Christopher Zealley, who has died aged 87, was a highly respected figure within the voluntary sector. As a trustee and director of numerous charities, including director of Dartington Hall Trust for 18 years from 1970, Chris combined business discipline with a real understanding of what charities could achieve.
A valued mentor to a number of chief executives, Chris was a great help to me when I was chair of Dartington Hall Trust (2008-15). When director there, he had had to implement some difficult decisions, including the closure of Dartington Hall school, and, in order to secure its long-term future, the streamlining of the trust’s activities.
Chris worked in both the voluntary and commercial sectors. He became chair of the Consumer Association in 1976, followed by chair of Which? three years later, and championed the innovative introduction of a split of the management between their respective charitable and commercial activities, a model that is now widely used. He remained a council member of Which? until 2007.
Born in Stockton-on-Tees, County Durham, Chris was the son of Sir Alec Zealley, an industrial chemist, and Nellie (nee King), a mathematician. He studied at Sherborne school, Dorset, from where he gained a choral scholarship to King’s College, Cambridge, and studied law. He had a beautiful tenor voice and played the violin.

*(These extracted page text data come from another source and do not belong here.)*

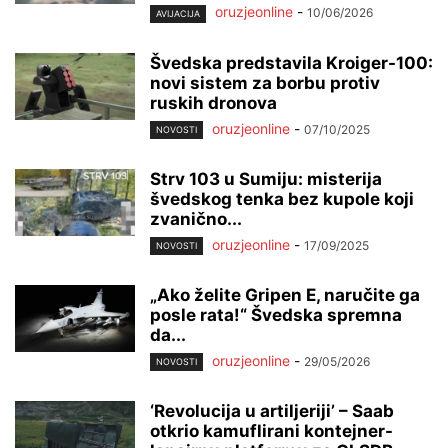
oruzjeonline
-
10/06/2026
AVIJACIJA
Švedska predstavila Kroiger-100:
novi sistem za borbu protiv
ruskih dronova
oruzjeonline
-
07/10/2025
NOVOSTI
Strv 103 u Sumiju: misterija
švedskog tenka bez kupole koji
zvanično...
oruzjeonline
-
17/09/2025
NOVOSTI
„Ako želite Gripen E, naručite ga
posle rata!“ Švedska spremna
da...
oruzjeonline
-
29/05/2026
NOVOSTI
‘Revolucija u artiljeriji’ – Saab
otkrio kamuflirani kontejner-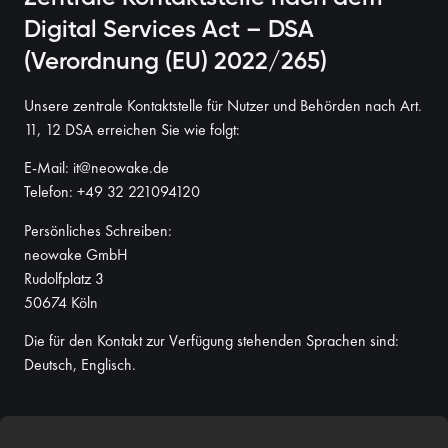
Digital Services Act – DSA
(Verordnung (EU) 2022/265)
Unsere zentrale Kontaktstelle für Nutzer und Behörden nach Art.
11, 12 DSA erreichen Sie wie folgt:
E-Mail: it@neowake.de
Telefon: +49 32 221094120
Persönliches Schreiben:
neowake GmbH
Rudolfplatz 3
50674 Köln
Die für den Kontakt zur Verfügung stehenden Sprachen sind:
Deutsch, Englisch.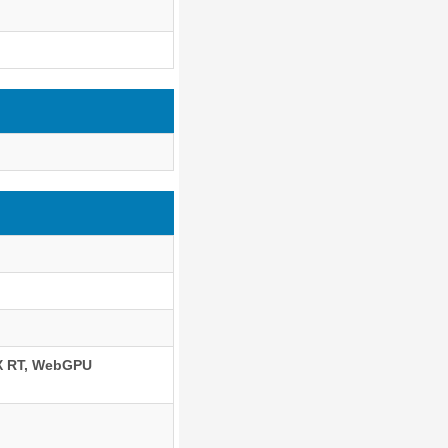
X RT, WebGPU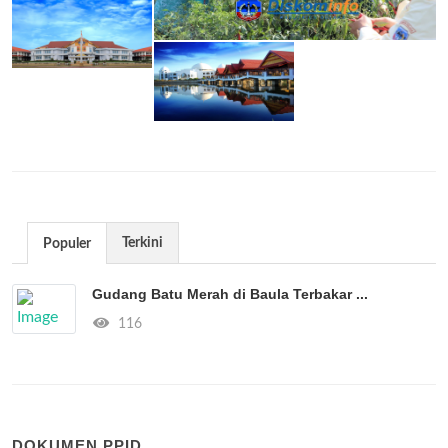
Terkini
Populer
Gudang Batu Merah di Baula Terbakar ...
116
DOKUMEN PPID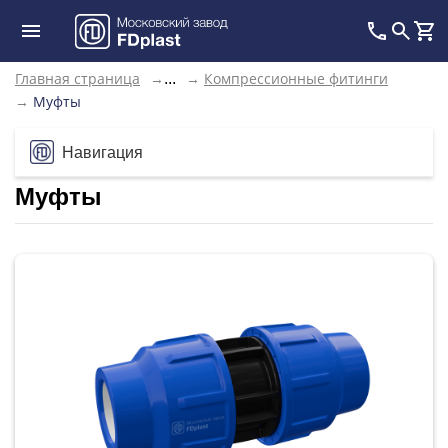
Главная страница
→
→
Компрессионные фитинги
...
→
Муфты
Навигация
Муфты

Singing and choral music were his lifeblood; if he was not singing in choirs he was attending concerts or listening to choral music in his study.

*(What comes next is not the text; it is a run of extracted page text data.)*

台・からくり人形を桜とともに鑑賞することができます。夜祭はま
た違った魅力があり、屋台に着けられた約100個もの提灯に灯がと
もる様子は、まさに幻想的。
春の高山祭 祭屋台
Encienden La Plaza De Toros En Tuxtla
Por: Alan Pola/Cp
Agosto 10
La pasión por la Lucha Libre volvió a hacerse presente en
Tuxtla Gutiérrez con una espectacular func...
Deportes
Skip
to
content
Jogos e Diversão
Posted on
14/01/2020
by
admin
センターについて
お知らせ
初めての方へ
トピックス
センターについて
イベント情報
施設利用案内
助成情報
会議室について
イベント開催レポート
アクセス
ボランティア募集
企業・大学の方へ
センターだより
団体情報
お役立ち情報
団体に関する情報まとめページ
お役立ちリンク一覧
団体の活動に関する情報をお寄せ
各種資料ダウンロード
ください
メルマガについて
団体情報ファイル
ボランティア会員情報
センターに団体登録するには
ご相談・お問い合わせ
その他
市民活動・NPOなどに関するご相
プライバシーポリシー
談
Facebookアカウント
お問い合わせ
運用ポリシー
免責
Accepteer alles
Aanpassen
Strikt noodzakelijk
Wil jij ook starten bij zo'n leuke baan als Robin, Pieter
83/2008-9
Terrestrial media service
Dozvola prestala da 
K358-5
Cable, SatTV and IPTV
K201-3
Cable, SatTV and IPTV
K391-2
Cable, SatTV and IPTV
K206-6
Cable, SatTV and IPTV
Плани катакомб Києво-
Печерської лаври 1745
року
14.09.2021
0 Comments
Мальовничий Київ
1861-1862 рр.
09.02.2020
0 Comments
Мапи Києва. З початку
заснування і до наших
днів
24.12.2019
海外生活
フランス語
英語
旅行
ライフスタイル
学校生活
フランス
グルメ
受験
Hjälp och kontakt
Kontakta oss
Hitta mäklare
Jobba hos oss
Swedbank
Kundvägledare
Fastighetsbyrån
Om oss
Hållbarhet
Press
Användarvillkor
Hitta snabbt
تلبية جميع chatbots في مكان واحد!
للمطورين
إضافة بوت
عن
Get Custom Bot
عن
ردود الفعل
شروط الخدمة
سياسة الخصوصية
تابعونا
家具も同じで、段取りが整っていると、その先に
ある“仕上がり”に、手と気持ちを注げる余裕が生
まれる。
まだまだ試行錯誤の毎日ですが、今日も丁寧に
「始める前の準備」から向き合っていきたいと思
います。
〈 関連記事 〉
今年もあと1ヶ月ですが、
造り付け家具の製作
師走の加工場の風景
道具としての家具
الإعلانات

In 1955, Chris followed in the footsteps of his father and joined ICI. Spotted as a high flier, in 1967 he was selected as one of Frank Kearton’s proteges within the Industrial Reorganisation Corporation, an initiative by the then prime minister, Harold Wilson, to rejuvenate British industry.
But after three years Chris took the opportunity to move out of London to work at the Dartington Hall Trust, Devon, with Leonard Elmhirst, who had co-founded the rural regeneration project with his wife, Dorothy. Leonard had been inspired by a similar project in West Bengal begun by the poet Rabindranath Tagore.

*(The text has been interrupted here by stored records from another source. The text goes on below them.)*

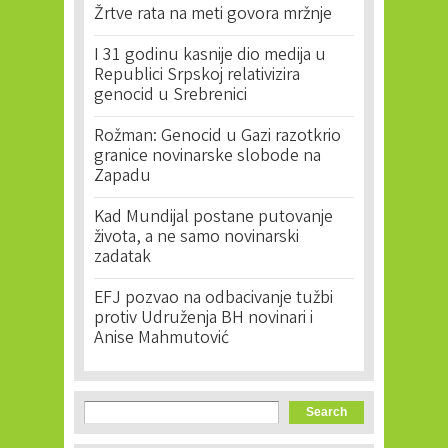
Žrtve rata na meti govora mržnje
I 31 godinu kasnije dio medija u
Republici Srpskoj relativizira
genocid u Srebrenici
Rožman: Genocid u Gazi razotkrio
granice novinarske slobode na
Zapadu
Kad Mundijal postane putovanje
života, a ne samo novinarski
zadatak
EFJ pozvao na odbacivanje tužbi
protiv Udruženja BH novinari i
Anise Mahmutović
Search form
Search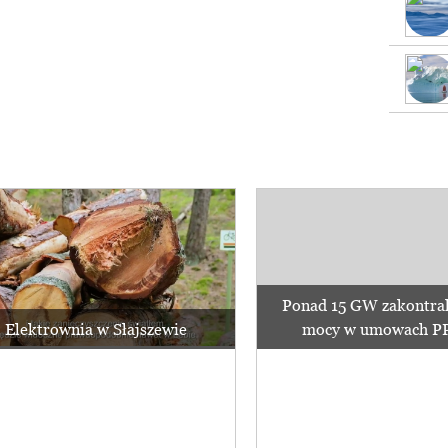
Ponad 15 GW zakontra
Elektrownia w Słajszewie
mocy w umowach PPA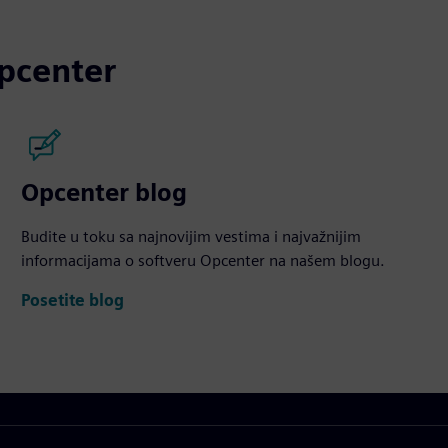
Opcenter
Opcenter blog
Budite u toku sa najnovijim vestima i najvažnijim
informacijama o softveru Opcenter na našem blogu.
Posetite blog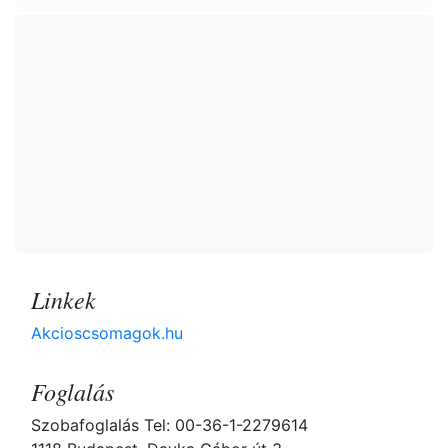
Linkek
Akcioscsomagok.hu
Foglalás
Szobafoglalás Tel: 00-36-1-2279614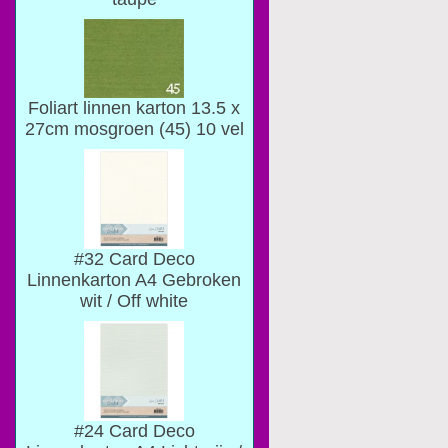
Foliart linnen karton 13.5 x
27cm mosgroen (45) 10 vel
#32 Card Deco
Linnenkarton A4 Gebroken
wit / Off white
#24 Card Deco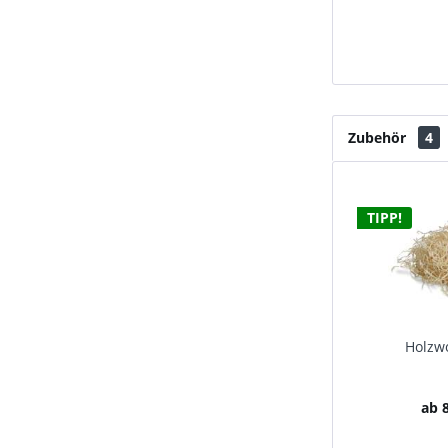
Zubehör
4
TIPP!
Holzwo
ab 8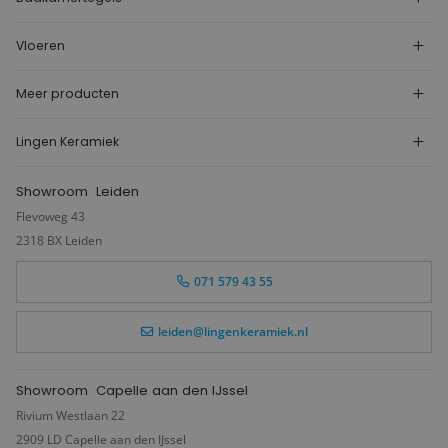
Vloeren
Meer producten
Lingen Keramiek
Showroom
Leiden
Flevoweg 43
2318 BX Leiden
071 579 43 55
leiden@lingenkeramiek.nl
Showroom
Capelle aan den IJssel
Rivium Westlaan 22
2909 LD Capelle aan den IJssel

Chris was trustee and board member of many organisations, including the National Association for the Care and Resettlement of Offenders (Nacro, 1974-82), and the Charities Aid Foundation (1982-90); and chair of the Public Interest Research Centre (1972-2010) and the Accreditation Bureau for Fundraising Organisations (1997-2007). He was also, for many years, chair of the EU Chamber Orchestra Trust.
Chris was one of life’s true polymaths, a man of strong intellect and great warmth. With a wicked sense of humour and a glint in his eye, he was as equally at home in the corporate boardroom, leading a third-sector organisation, or participating in a community choir.
He married Ann Sandwith, a teacher, in 1966. She survives him, as do their children, Robert and Elizabeth.